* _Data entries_
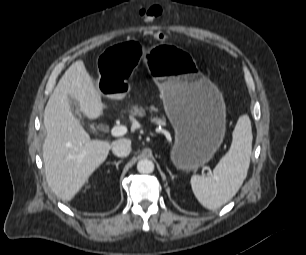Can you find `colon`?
I'll list each match as a JSON object with an SVG mask.
<instances>
[{
  "mask_svg": "<svg viewBox=\"0 0 306 255\" xmlns=\"http://www.w3.org/2000/svg\"><path fill=\"white\" fill-rule=\"evenodd\" d=\"M140 14L145 21L152 22L162 14V7L159 5H151L149 7L143 8ZM149 34L157 38L162 37V34L157 30H150Z\"/></svg>",
  "mask_w": 306,
  "mask_h": 255,
  "instance_id": "colon-1",
  "label": "colon"
}]
</instances>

* _Problem to work on_
Copy out all the data exactly. The images should not appear in the copy.

* _Solution for this problem_
Can you find `colon`?
I'll list each match as a JSON object with an SVG mask.
<instances>
[{
  "mask_svg": "<svg viewBox=\"0 0 306 255\" xmlns=\"http://www.w3.org/2000/svg\"><path fill=\"white\" fill-rule=\"evenodd\" d=\"M140 14L145 21L152 22L162 14V7L159 5H151L149 7L143 8ZM149 34L157 38L162 37V34L157 30H150Z\"/></svg>",
  "mask_w": 306,
  "mask_h": 255,
  "instance_id": "colon-1",
  "label": "colon"
}]
</instances>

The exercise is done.